Department of Statistics and Actuarial Science, University of Iowa, Iowa City, IA 52242-1409, USA.
Epidemics. 2010 Dec;2(4):165-72. doi: 10.1016/j.epidem.2010.08.002. Epub 2010 Sep 9.
Modern advances in genetic analysis have made it feasible to ascertain the variant type of a pathogen infecting a host. Classification of pathogen variants is commonly performed by clustering analysis of the observed genetic divergence among the variants. A natural question arises whether the genetically distinct variants are epidemiologically distinct. A broader question is whether the different variants constitute separate microbial species or represent minor variations of the same species. These important issues were addressed in the context of analyzing dynamics of genetically distinct variants of Bartonella bacteria in cotton rat hosts. Frequencies of acquiring a new variant were measured in relation to the genetic differences between variants successively infecting an individual rodent host. Two statistical techniques were introduced for performing such analysis, and the methodologies were illustrated with a set of data collected from a particular multi-strain Bartonella system. We carried out a frequency analysis of co-infection patterns, and a Markov chain analysis of panels of successive mixed infection time series for testing some particular gene-based grouping of the Bartonella variants with a panel of observed disease data from a rodent population. Our analysis suggests that the three genogroups A, B and C of Bartonella function as independent species but the variants within each genogroup enjoy some cross-immunity against each other. The newly developed methodologies are broadly applicable for analyzing other multi-strain pathogen data which are increasingly collected for diverse infectious diseases.

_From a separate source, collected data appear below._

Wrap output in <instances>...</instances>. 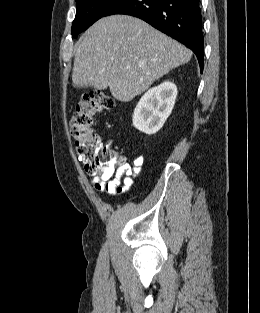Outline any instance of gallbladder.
I'll list each match as a JSON object with an SVG mask.
<instances>
[{"instance_id":"1","label":"gallbladder","mask_w":260,"mask_h":313,"mask_svg":"<svg viewBox=\"0 0 260 313\" xmlns=\"http://www.w3.org/2000/svg\"><path fill=\"white\" fill-rule=\"evenodd\" d=\"M74 87H76V88H86V87H88V86L79 85V84H74Z\"/></svg>"}]
</instances>
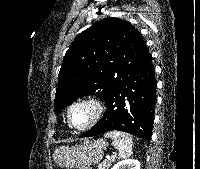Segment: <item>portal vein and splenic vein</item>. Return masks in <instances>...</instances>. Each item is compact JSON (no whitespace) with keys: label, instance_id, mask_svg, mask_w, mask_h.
Segmentation results:
<instances>
[{"label":"portal vein and splenic vein","instance_id":"portal-vein-and-splenic-vein-1","mask_svg":"<svg viewBox=\"0 0 200 169\" xmlns=\"http://www.w3.org/2000/svg\"><path fill=\"white\" fill-rule=\"evenodd\" d=\"M115 156H107L106 159H113Z\"/></svg>","mask_w":200,"mask_h":169}]
</instances>
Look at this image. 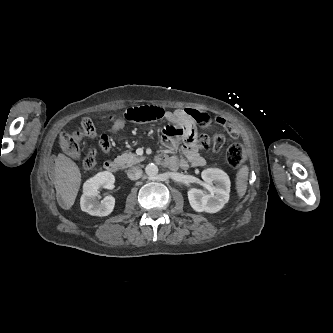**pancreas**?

现代遗传分析的进展使得确定感染宿主的病原体的变异类型成为可能。病原体变异的分类通常通过观察到的变异之间的遗传差异的聚类分析来进行。一个自然的问题是,遗传上不同的变异是否在流行病学上不同。更广泛的问题是,不同的变异是否构成单独的微生物物种,还是同一物种的微小变异。这些重要问题是在分析棉鼠宿主中巴尔通体细菌的遗传上不同的变异体的动态时提出的。在个体啮齿动物宿主中相继感染的变体之间的遗传差异的基础上,测量获得新变体的频率。介绍了两种用于执行此类分析的统计技术,并使用从特定多菌株巴尔通体系统收集的一组数据说明了该方法。我们进行了共感染模式的频率分析,以及对连续混合感染时间序列的马尔可夫链分析,以根据啮齿动物种群的观察疾病数据对巴尔通体变体进行基于基因的分组进行测试。我们的分析表明,巴尔通体的 A、B 和 C 三个基因组作为独立的物种发挥作用,但每个基因组内的变体彼此之间具有一定的交叉免疫力。新开发的方法广泛适用于分析其他多菌株病原体数据,这些数据越来越多地用于各种传染病。